Saddam Hussein aurait-il survécu au Printemps arabe? Le magazine Time en est convaincu, tentant de justifier, dix ans après, le renversement du dictateur sanguinaire irakien. La question rhétorique révèle les difficultés qu’éprouvent les Etats-Unis à tirer des leçons utiles de la guerre d’Irak. Celle-ci a montré qu’une administration américaine pouvait encore, malgré le système des poids et contrepoids, justifier une campagne militaire sur la base de mensonges et obtenir l’adhésion d’une bonne partie du pays.
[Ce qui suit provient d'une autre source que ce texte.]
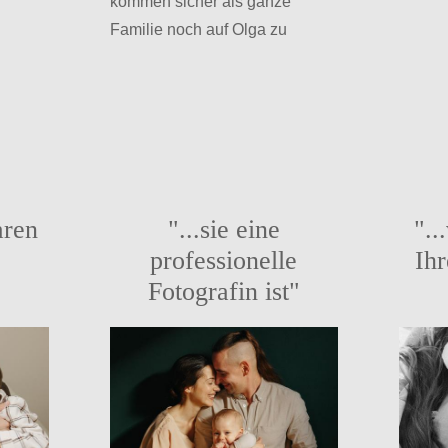
kommen sicher als ganze
Familie noch auf Olga zu
aren
"...sie eine
"..
professionelle
Ihr
Fotografin ist"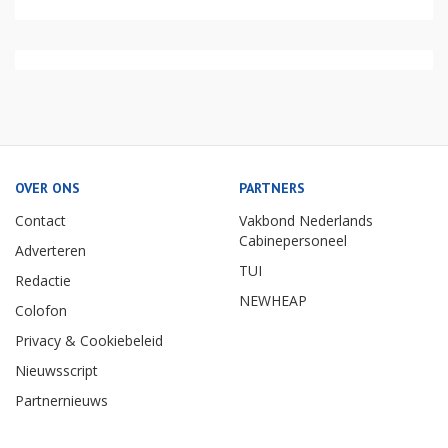
OVER ONS
PARTNERS
Contact
Vakbond Nederlands
Cabinepersoneel
Adverteren
TUI
Redactie
NEWHEAP
Colofon
Privacy & Cookiebeleid
Nieuwsscript
Partnernieuws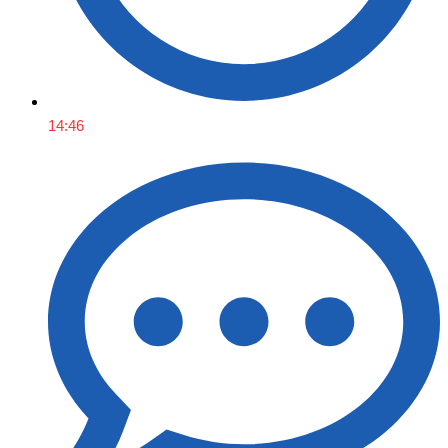
14:46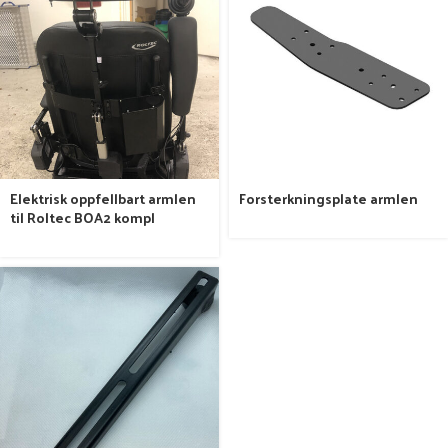
Elektrisk oppfellbart armlen
Forsterkningsplate armlen
til Roltec BOA2 kompl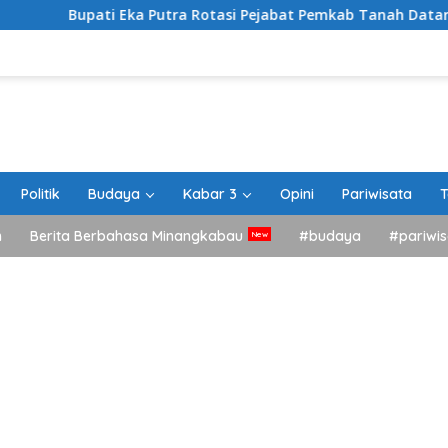
Eka Putra Rotasi Pejabat Pemkab Tanah Datar, Tegaskan Kemud
Politik
Budaya
Kabar 3
Opini
Pariwisata
T
h
Berita Berbahasa Minangkabau
#budaya
#pariwis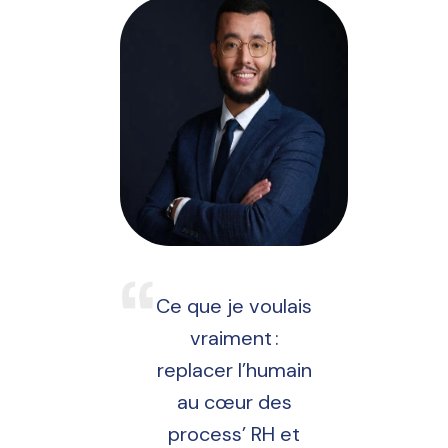
Ce que je voulais
vraiment :
replacer l’humain
au cœur des
process’ RH et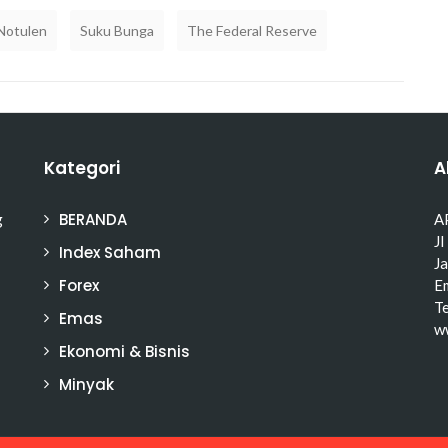
Notulen
Suku Bunga
The Federal Reserve
Kategori
A
BERANDA
g
A
Jl
Index Saham
J
Forex
Em
T
Emas
w
Ekonomi & Bisnis
Minyak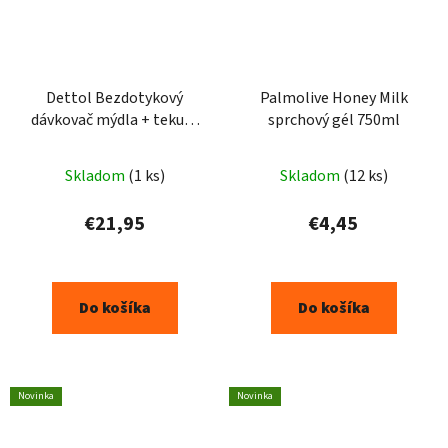
Dettol Bezdotykový
Palmolive Honey Milk
dávkovač mýdla + tekuté
sprchový gél 750ml
mýdlo aloe a bambus
250ml
Skladom
(1 ks)
Skladom
(12 ks)
€21,95
€4,45
Do košíka
Do košíka
Novinka
Novinka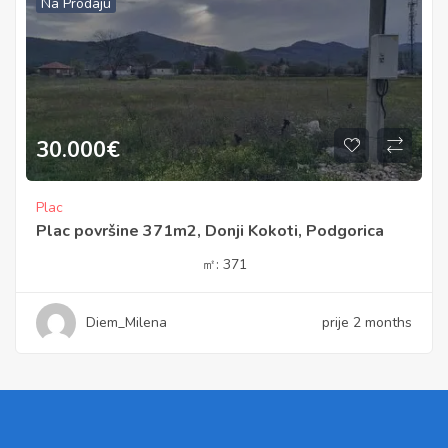
Na Prodaju
30.000
€
Plac
Plac površine 371m2, Donji Kokoti, Podgorica
㎡:
371
Diem_Milena
prije 2 months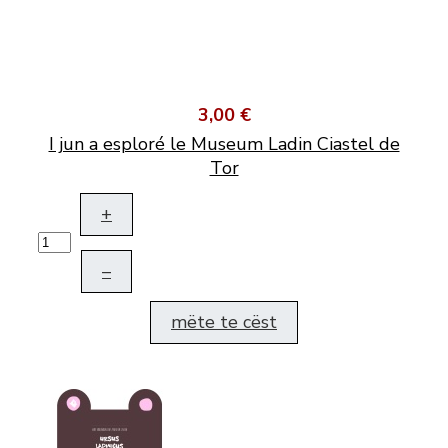
3,00 €
I jun a esploré le Museum Ladin Ciastel de
Tor
+
–
mëte te cëst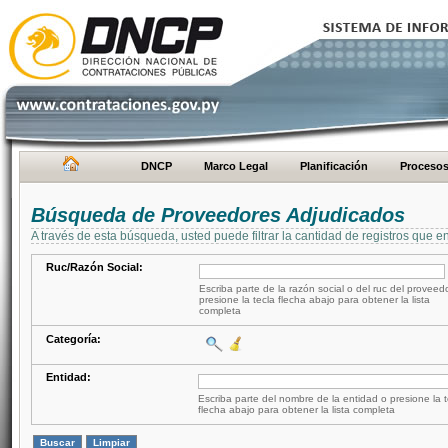
DNCP
Marco Legal
Planificación
Proceso
Búsqueda de Proveedores Adjudicados
A través de esta búsqueda, usted puede filtrar la cantidad de registros que e
Ruc/Razón Social:
Escriba parte de la razón social o del ruc del proveed
presione la tecla flecha abajo para obtener la lista
completa
Categoría:
Entidad:
Escriba parte del nombre de la entidad o presione la t
flecha abajo para obtener la lista completa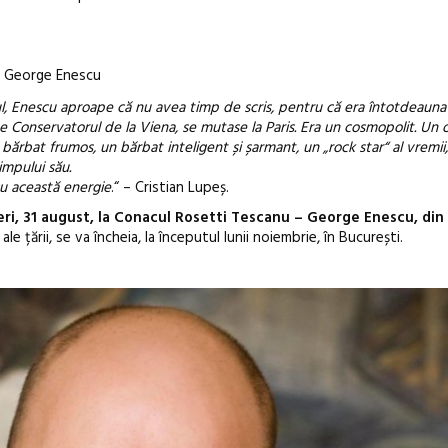
ui George Enescu
ul, Enescu aproape că nu avea timp de scris, pentru că era întotdeauna 
se Conservatorul de la Viena, se mutase la Paris. Era un cosmopolit. Un o
un bărbat frumos, un bărbat inteligent și șarmant, un „rock star“ al vremii
impului său.
cu această energie
.“ – Cristian Lupeș.
ri, 31 august, la Conacul Rosetti Tescanu – George Enescu, din
ale țării, se va încheia, la începutul lunii noiembrie, în București.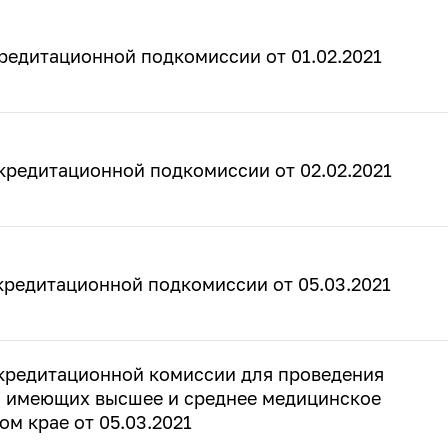
редитационной подкомиссии от 01.02.2021
кредитационной подкомиссии от 02.02.2021
кредитационной подкомиссии от 05.03.2021
кредитационной комиссии для проведения
, имеющих высшее и среднее медицинское
ом крае от 05.03.2021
En 2003, celui qui avait le courage d’exprimer une opinion dissidente au Congrès ou même dans les grands médias était un pestiféré.

Le «désastre» irakien, pour reprendre le vocabulaire du Baker Institute de Houston, a un prix moral. La démocratie américaine a laissé des images qui seront difficiles à oublier, celles de détenus torturés dans la prison d’Abou Ghraib. Des dérapages qui sont restés largement impunis. Il a aussi un prix politique. Les Etats-Unis auront plus de peine à «vendre» de nouvelles guerres à leur opinion publique, apeurée par une dette étatique de 16 000 milliards de dollars. La prudence de Barack Obama par rapport à l’Iran et à la Syrie relève de cette prise de conscience de la complexité moyen-orientale, mais aussi de la fatigue qu’éprouve l’Amérique après plus d’une décennie de guerre contre le terrorisme. Le retrait d’Irak opéré à la fin de 2011 répond à un réalisme politique dont Barack Obama se fait le héraut face aux courants néoconservateurs qui subsistent à Washington: l’Amérique a libéré l’Irak. Mais la pacification à terme du pays dépasse l’aptitude de la première puissance mondiale.

Un prix géopolitique enfin. Par leur aventurisme irakien, les Américains ont permis à l’Iran, leur ennemi atavique, de renforcer son emprise régionale et de les défier en toute confiance avec son programme nucléaire. Téhéran est persuadé que Washington n’est pas près de s’engager dans une guerre aux conséquences inconnues. L’hyperpuissance américaine est sans doute morte le 20 mars 2003.